Work task
Set down all of the data exactly. Pictures stay out of the copy.

****

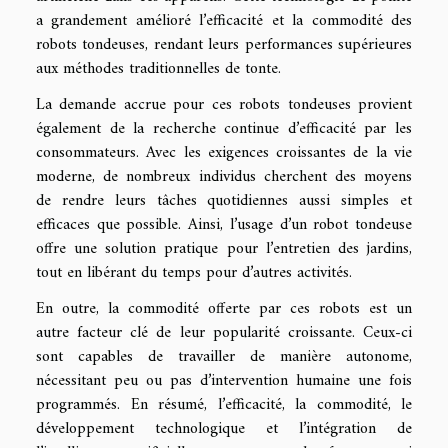
a grandement amélioré l’efficacité et la commodité des
robots tondeuses, rendant leurs performances supérieures
aux méthodes traditionnelles de tonte.
La demande accrue pour ces robots tondeuses provient
également de la recherche continue d’efficacité par les
consommateurs. Avec les exigences croissantes de la vie
moderne, de nombreux individus cherchent des moyens
de rendre leurs tâches quotidiennes aussi simples et
efficaces que possible. Ainsi, l’usage d’un robot tondeuse
offre une solution pratique pour l’entretien des jardins,
tout en libérant du temps pour d’autres activités.
En outre, la commodité offerte par ces robots est un
autre facteur clé de leur popularité croissante. Ceux-ci
sont capables de travailler de manière autonome,
nécessitant peu ou pas d’intervention humaine une fois
programmés. En résumé, l’efficacité, la commodité, le
développement technologique et l’intégration de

****

Reply to the task
a grandement amélioré l’efficacité et la commodité des
robots tondeuses, rendant leurs performances supérieures
aux méthodes traditionnelles de tonte.
La demande accrue pour ces robots tondeuses provient
également de la recherche continue d’efficacité par les
consommateurs. Avec les exigences croissantes de la vie
moderne, de nombreux individus cherchent des moyens
de rendre leurs tâches quotidiennes aussi simples et
efficaces que possible. Ainsi, l’usage d’un robot tondeuse
offre une solution pratique pour l’entretien des jardins,
tout en libérant du temps pour d’autres activités.
En outre, la commodité offerte par ces robots est un
autre facteur clé de leur popularité croissante. Ceux-ci
sont capables de travailler de manière autonome,
nécessitant peu ou pas d’intervention humaine une fois
programmés. En résumé, l’efficacité, la commodité, le
développement technologique et l’intégration de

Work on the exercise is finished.